Lokalpedia is a portmanteau of "lokal" (Filipino for local), and "encyclopedia".

===Content===
A typical Lokalpedia post about an ingredient covers: the scientific name (if applicable), its tastes, where and when it can be found, and its usage.
He claims to personally taste every ingredient he posts. He also includes insights about the ingredients from interacting with locals.

Among the cited items that were brought to wider public consciousness by Lokalpedia is the asín tibuok. It was among his first posts. Felix claimed that through his contacts, that sales of asin tibuok increase due to the viral post.

==Melchor cyberlibel case==
On September 17, 2025, Felix brought attention to "glaring errors" in the Department of Trade and Industry (DTI) published book Kayumanggi: A Kaleidoscope of Filipino Flavors and Cooking Traditions authored by Jam Melchor. Among these errors is that the book claims that the Sardinella tawilis can be commonly found in freshwater lakes and rivers across the Philippines, when the endangered fish is only endemic in Taal Lake. He wrote to the DTI on September 18 but received no response.

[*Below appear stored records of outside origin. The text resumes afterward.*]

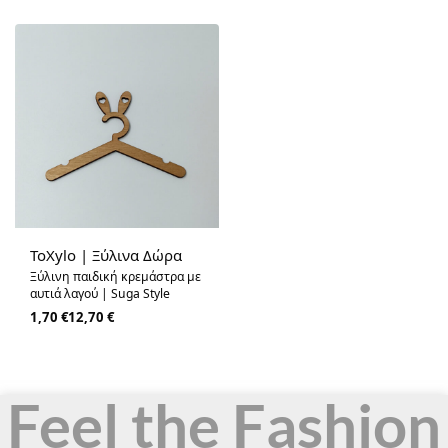
ToXylo | Ξύλινα Δώρα
Ξύλινη παιδική κρεμάστρα με
αυτιά λαγού | Suga Style
1,70
€
12,70
€
Feel the Fashion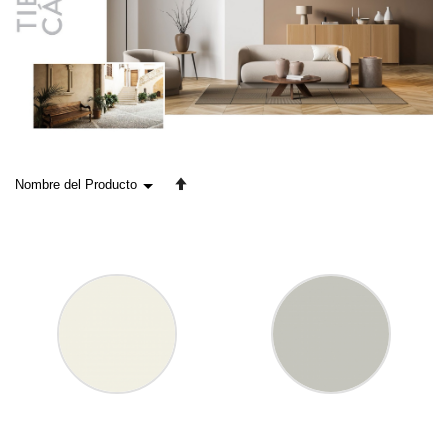
Fijar
Dirección
Descendente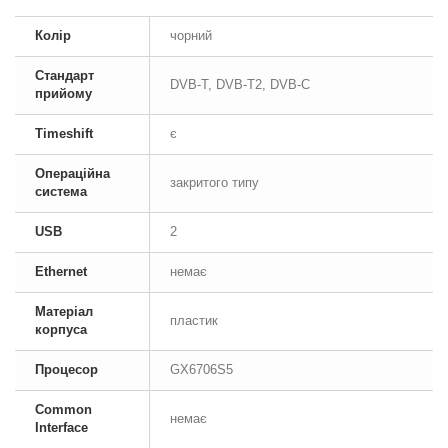
Колір
чорний
Стандарт
DVB-T, DVB-T2, DVB-C
прийому
Timeshift
є
Операційна
закритого типу
система
USB
2
Ethernet
немає
Матеріал
пластик
корпуса
Процесор
GX6706S5
Common
немає
Interface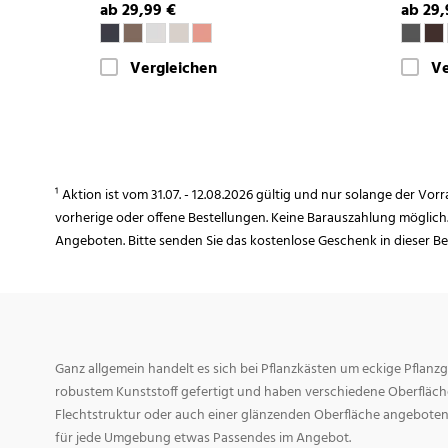
ab 29,99 €
ab 29,
Vergleichen
Ve
¹ Aktion ist vom 31.07. - 12.08.2026 gültig und nur solange der Vor
vorherige oder offene Bestellungen. Keine Barauszahlung möglich
Angeboten. Bitte senden Sie das kostenlose Geschenk in dieser B
Ganz allgemein handelt es sich bei Pflanzkästen um eckige Pflanzg
robustem Kunststoff gefertigt und haben verschiedene Oberfläche
Flechtstruktur oder auch einer glänzenden Oberfläche angeboten
für jede Umgebung etwas Passendes im Angebot.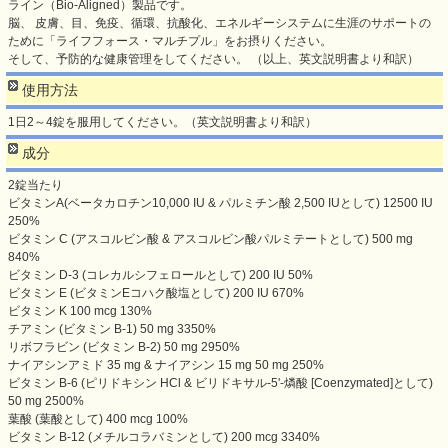
ライン（Bio-Aligned）製品です。
脳、 皮膚、目、免疫、循環、抗酸化、エネルギーシステムに生涯のサポートの
ために「ライフフォース・マルチプル」をお摂りください。
そして、予防的な健康管理をしてください。 （以上、英文説明書より和訳）
使用方法
1日2～4錠を服用してください。（英文説明書より和訳）
成分
2錠当たり
ビタミンA(ベータカロチン10,000 IU & パルミチン酸 2,500 IUとして) 12500 IU
250%
ビタミン C (アスコルビン酸 & アスコルビン酸パルミテートとして) 500 mg
840%
ビタミン D-3 (コレカルシフェロールとして) 200 IU 50%
ビタミン E (ビタミンEコハク酸塩として) 200 IU 670%
ビタミン K 100 mcg 130%
チアミン (ビタミン B-1) 50 mg 3350%
リボフラビン (ビタミン B-2) 50 mg 2950%
ナイアシンアミド 35 mg & ナイアシン 15 mg 50 mg 250%
ビタミン B-6 (ピリドキシン HCl & ビリドキサル-5'-燐酸 [Coenzymated]として)
50 mg 2500%
葉酸 (葉酸として) 400 mcg 100%
ビタミン B-12 (メチルコラバミンとして) 200 mcg 3340%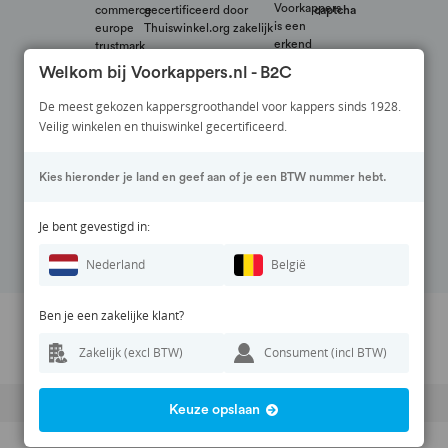
Welkom bij Voorkappers.nl - B2C
De meest gekozen kappersgroothandel voor kappers sinds 1928.
Veilig winkelen en thuiswinkel gecertificeerd.
Veilig betalen via:
Kies hieronder je land en geef aan of je een BTW nummer hebt.
Volg ons op:
Je bent gevestigd in:
Nederland
België
Ben je een zakelijke klant?
Prijswijzigingen en zetfouten voorbehouden. Alle vermelde prijzen zijn
Zakelijk (excl BTW)
Consument (incl BTW)
inclusief BTW en exclusief eventuele verzendkosten.
© 1928 - 2026 Voorkappers.nl
Keuze opslaan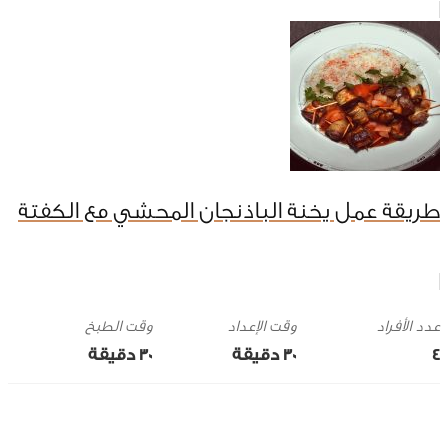
طريقة عمل يخنة الباذنجان المحشي مع الكفتة
وقت الإعداد
وقت الطبخ
4
30 ‎دقيقة
30 ‎دقيقة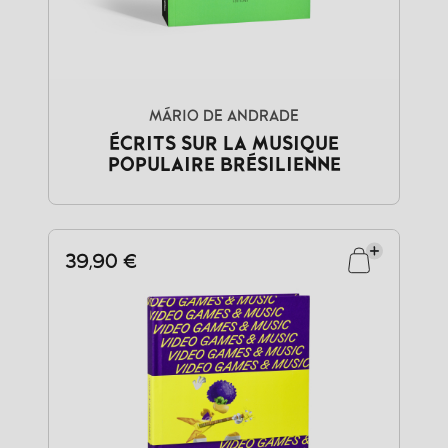
MÁRIO DE ANDRADE
ÉCRITS SUR LA MUSIQUE
POPULAIRE BRÉSILIENNE
39,90 €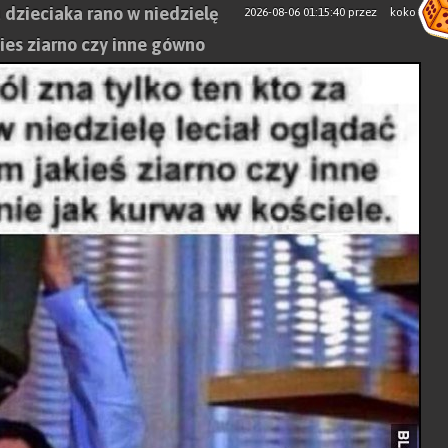
a dzieciaka rano w niedzielę
2026-08-06 01:15:40
przez
koko
kies ziarno czy inne gówno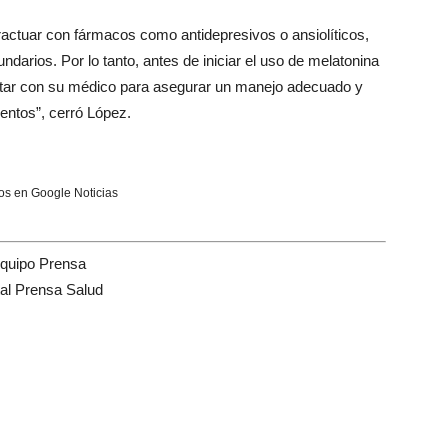
ractuar con fármacos como antidepresivos o ansiolíticos,
darios. Por lo tanto, antes de iniciar el uso de melatonina
ultar con su médico para asegurar un manejo adecuado y
entos”, cerró López.
s en Google Noticias
quipo Prensa
tal Prensa Salud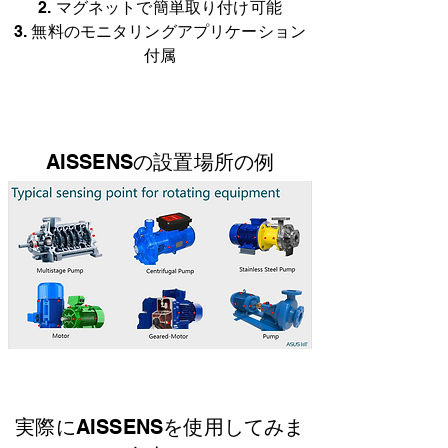
2. マグネットで簡単取り付け可能
3. 無料のモニタリングアプリケーション
付属
AISSENSの設置場所の例
実際にAISSENSを使用してみま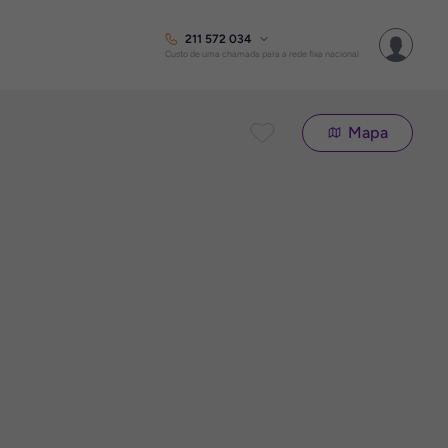
211 572 034
Custo de uma chamada para a rede fixa nacional
Mapa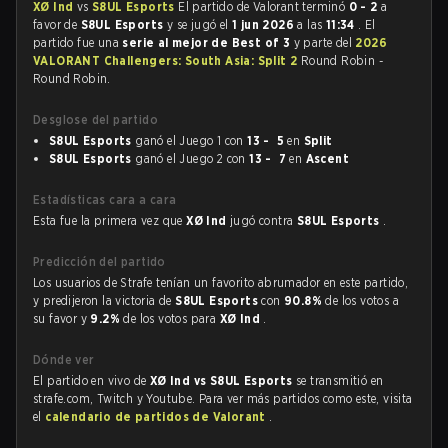
XØ Ind
vs
S8UL Esports
El partido de Valorant terminó
0 - 2
a
favor de
S8UL Esports
y se jugó el
1 jun 2026
a las
11:34
. El
partido fue una
serie al mejor de Best of 3
y parte del
2026
VALORANT Challengers: South Asia: Split 2
Round Robin -
Round Robin.
Desglose del partido
S8UL Esports
ganó el Juego 1 con
13 - 5
en
Split
S8UL Esports
ganó el Juego 2 con
13 - 7
en
Ascent
Estadísticas cara a cara
Esta fue la primera vez que
XØ Ind
jugó contra
S8UL Esports
.
Predicción del partido
Los usuarios de Strafe tenían un favorito abrumador en este partido,
y predijeron la victoria de
S8UL Esports
con
90.8%
de los votos a
su favor y
9.2%
de los votos para
XØ Ind
.
Dónde ver
El partido en vivo de
XØ Ind vs S8UL Esports
se transmitió en
strafe.com, Twitch y Youtube. Para ver más partidos como este, visita
el
calendario de partidos de Valorant
.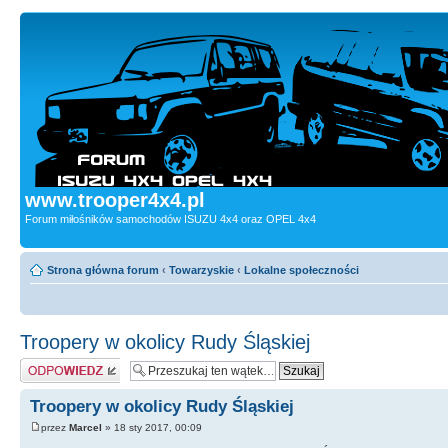
www.trooper4x4.pl
Forum miłośników samochodów ISUZU 4x4 oraz OPEL 4x4
Strona główna forum
‹
Towarzyskie
‹
Lokalne społeczności
Troopery w okolicy Rudy Śląskiej
Odpowiedz
Troopery w okolicy Rudy Śląskiej
przez
Marcel
» 18 sty 2017, 00:09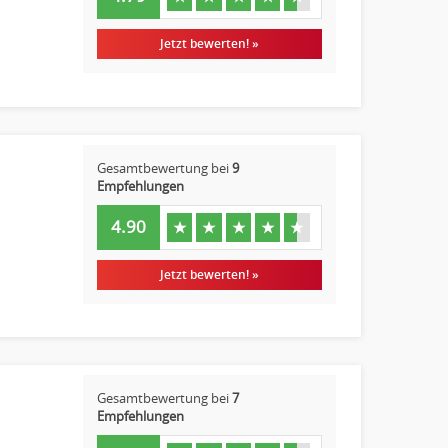
Jetzt bewerten! »
Gesamtbewertung bei
9
Empfehlungen
4.90
★
★
★
★
★
Jetzt bewerten! »
Gesamtbewertung bei
7
Empfehlungen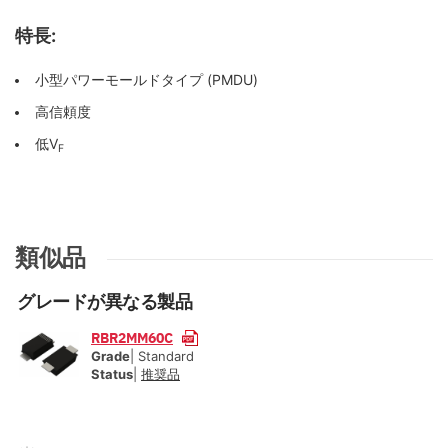
特長:
小型パワーモールドタイプ (PMDU)
高信頼度
低V
F
類似品
グレードが異なる製品
RBR2MM60C
Grade
| Standard
Status
|
推奨品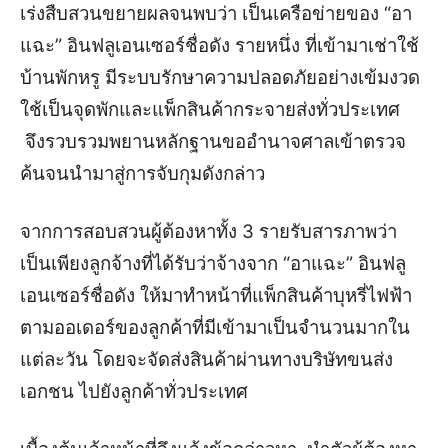
เร่งสืบสวนขยายผลจนพบว่า เป็นเครือข่ายของ “อา
แฉะ” อินฟลูเอนเซอร์ชื่อดัง รายหนึ่ง ที่เข้ามาเช่าใช้
บ้านพักหรู มีระบบรักษาความปลอดภัยอย่างเข้มงวด
ใช้เป็นจุดพักและแพ็กสินค้ากระจายส่งทั่วประเทศ
จึงรวบรวมพยานหลักฐานขออำนาจศาลเข้าตรวจ
ค้นจนนำมาสู่การจับกุมดังกล่าว
จากการสอบสวนผู้ต้องหาทั้ง 3 รายรับสารภาพว่า
เป็นเพียงลูกจ้างที่ได้รับว่าจ้างจาก “อาแฉะ” อินฟลู
เอนเซอร์ชื่อดัง ให้มาทำหน้าที่แพ็กสินค้าบุหรี่ไฟฟ้า
ตามออเดอร์ของลูกค้าที่มีเข้ามาเป็นจำนวนมากใน
แต่ละวัน โดยจะจัดส่งสินค้าผ่านทางบริษัทขนส่ง
เอกชน ไปยังลูกค้าทั่วประเทศ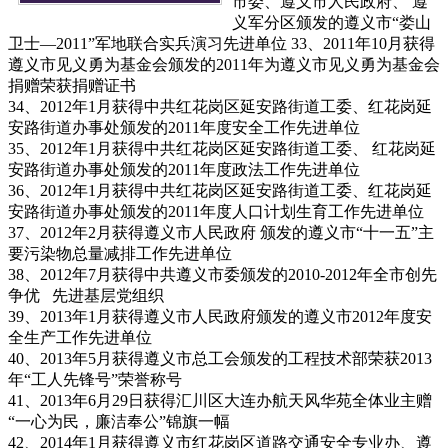
市委、遵义市人民政府、 遵
义军分区颁发的遵义市“娄山
卫士—2011”军地联合实兵演习先进单位 33、2011年10月获得
遵义市见义勇为基金会颁发的2011年为遵义市见义勇为基金会
捐赠荣获捐赠证书
34、2012年1月获得中共红花岗区延安路街道工委、红花岗延
安路街道办事处颁发的2011年度安全工作先进单位
35、2012年1月获得中共红花岗区延安路街道工委、 红花岗延
安路街道办事处颁发的2011年度政法工作先进单位
36、2012年1月获得中共红花岗区延安路街道工委、红花岗延
安路街道办事处颁发的2011年度人口计划生育工作先进单位
37、2012年2月获得遵义市人民政府 颁发的遵义市“十一五”主
要污染物总量减排工作先进单位
38、2012年7月获得中共遵义市委颁发的2010-2012年全市创先
争优 先进基层党组织
39、2013年1月获得遵义市人民政府颁发的遵义市2012年度安
全生产工作先进单位
40、2013年5月获得遵义市总工会颁发的工程技术部荣获2013
年“工人先锋号”荣誉称号
41、2013年6月29日获得汇川区大连办航天风华苑全体业主赠
“一心为民，廉洁奉公”锦旗一幅
42、2014年1月获得遵义市红花岗区道路交通安全专业办、遵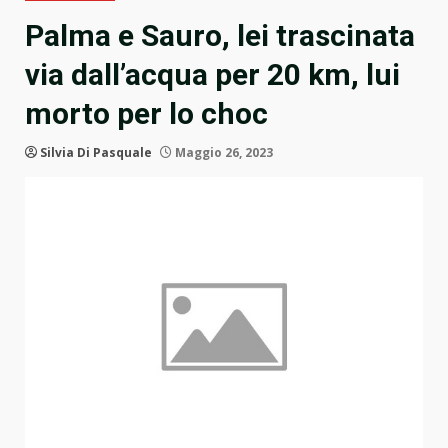
Palma e Sauro, lei trascinata
via dall’acqua per 20 km, lui
morto per lo choc
Silvia Di Pasquale
Maggio 26, 2023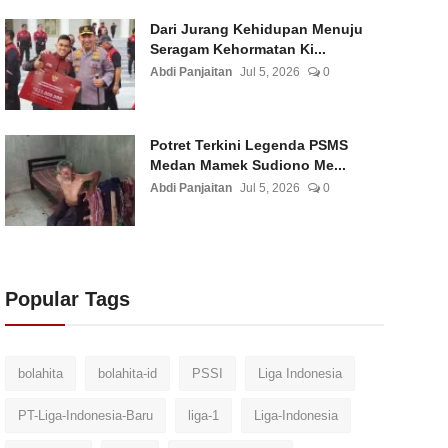
Dari Jurang Kehidupan Menuju
Seragam Kehormatan Ki...
Abdi Panjaitan
Jul 5, 2026
0
Potret Terkini Legenda PSMS
Medan Mamek Sudiono Me...
Abdi Panjaitan
Jul 5, 2026
0
Popular Tags
bolahita
bolahita-id
PSSI
Liga Indonesia
PT-Liga-Indonesia-Baru
liga-1
Liga-Indonesia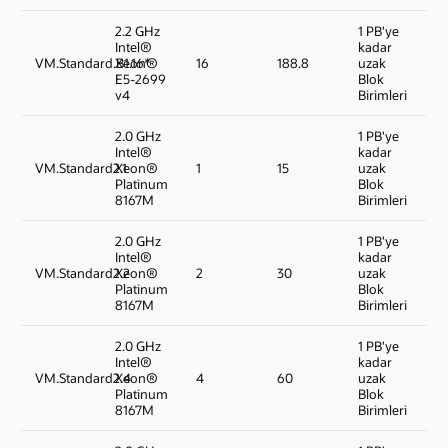
2.2 GHz
1 PB'ye
Intel®
kadar
VM.Standard.B1.16*
Xeon®
16
188.8
uzak
E5-2699
Blok
v4
Birimleri
2.0 GHz
1 PB'ye
Intel®
kadar
VM.Standard2.1
Xeon®
1
15
uzak
Platinum
Blok
8167M
Birimleri
2.0 GHz
1 PB'ye
Intel®
kadar
VM.Standard2.2
Xeon®
2
30
uzak
Platinum
Blok
8167M
Birimleri
2.0 GHz
1 PB'ye
Intel®
kadar
VM.Standard2.4
Xeon®
4
60
uzak
Platinum
Blok
8167M
Birimleri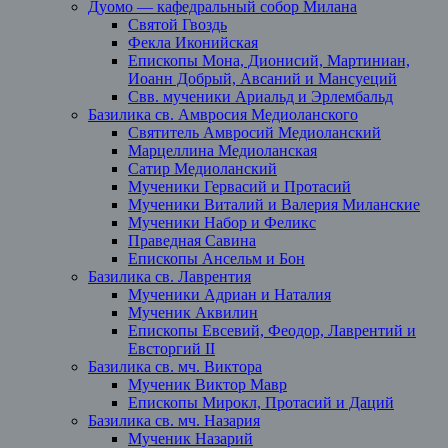
Дуомо — кафедральный собор Милана
Святой Гвоздь
Фекла Иконийская
Епископы Мона, Дионисий, Мартиниан,
Иоанн Добрый, Авсаний и Мансуеций
Свв. мученики Ариальд и Эрлембальд
Базилика св. Амвросия Медиоланского
Святитель Амвросий Медиоланский
Марцеллина Медиоланская
Сатир Медиоланский
Мученики Гервасий и Протасий
Мученики Виталий и Валерия Миланские
Мученики Набор и Феликс
Праведная Савина
Епископы Ансельм и Бон
Базилика св. Лаврентия
Мученики Адриан и Наталия
Мученик Аквилин
Епископы Евсевий, Феодор, Лаврентий и
Евсторгий II
Базилика св. мч. Виктора
Мученик Виктор Мавр
Епископы Мирокл, Протасий и Даций
Базилика св. мч. Назария
Мученик Назарий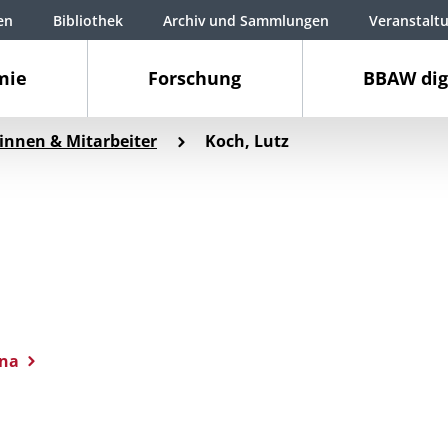
en
Bibliothek
Archiv und Sammlungen
Veranstalt
mie
Forschung
BBAW dig
innen & Mitarbeiter
Koch, Lutz
ina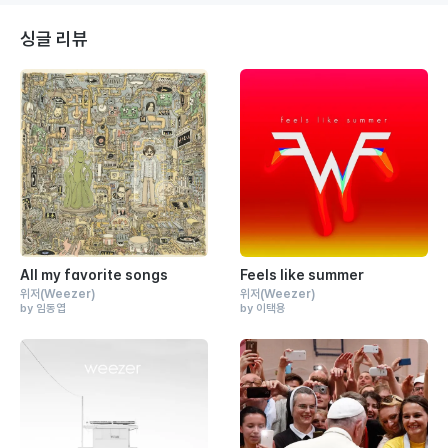
싱글 리뷰
All my favorite songs
Feels like summer
위저
(Weezer)
위저
(Weezer)
by 임동엽
by 이택용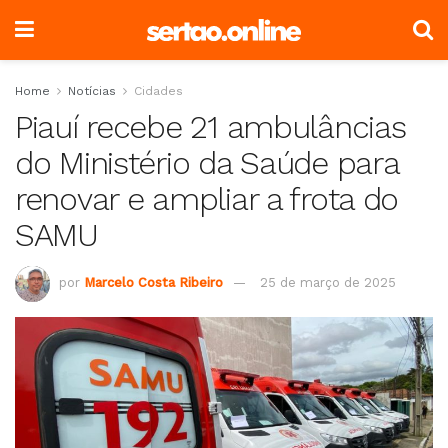
Home
Notícias
Cidades
Piauí recebe 21 ambulâncias
do Ministério da Saúde para
renovar e ampliar a frota do
SAMU
por
Marcelo Costa Ribeiro
25 de março de 2025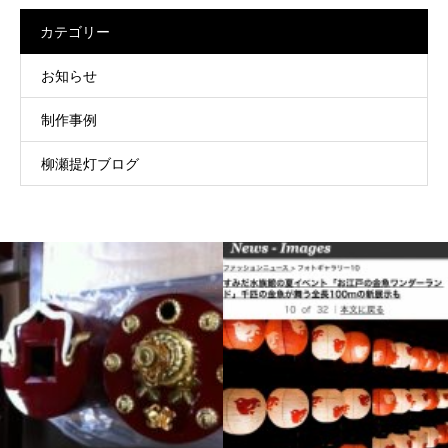
カテゴリー
お知らせ
制作事例
柳瀬提灯ブログ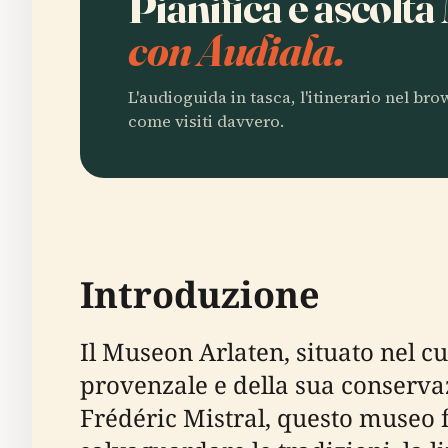
Pianifica e ascolt
con Audiala.
L'audioguida in tasca, l'itinerario nel br
come visiti davvero.
Introduzione
Il Museon Arlaten, situato nel c
provenzale e della sua conserva
Frédéric Mistral, questo museo 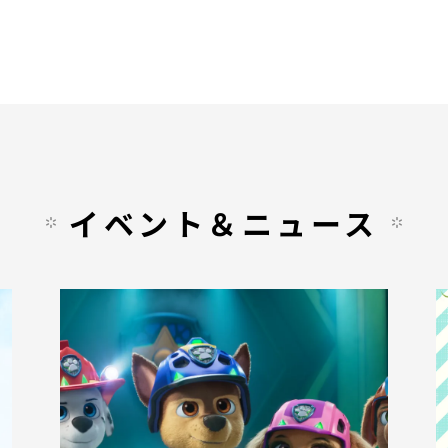
イベント＆ニュース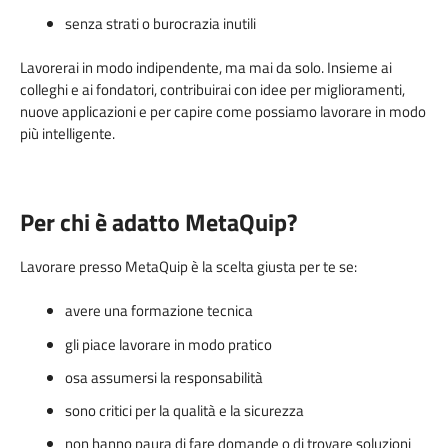
senza strati o burocrazia inutili
Lavorerai in modo indipendente, ma mai da solo. Insieme ai
colleghi e ai fondatori, contribuirai con idee per miglioramenti,
nuove applicazioni e per capire come possiamo lavorare in modo
più intelligente.
Per chi è adatto MetaQuip?
Lavorare presso MetaQuip è la scelta giusta per te se:
avere una formazione tecnica
gli piace lavorare in modo pratico
osa assumersi la responsabilità
sono critici per la qualità e la sicurezza
non hanno paura di fare domande o di trovare soluzioni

In February 2026, Melchor sued Felix for cyberlibel. Melchor's suit against Felix then resulted in a public furor, with various culture and science advocates - including broadcast journalist Howie Severino, Gulay Na co-founder Chef Laorence Castillo, and biodiversity advocates Celine and Dennis Murillo - expressing support for Felix reagarding the case.

The complaint was dismissed by the Makati City Prosecutor’s Office on April 24, 2026.

==Continued advocacy work==
Felix has been giving talks in underdeveloped areas to talk about food heritage and has been interacting with academia in schools and universities.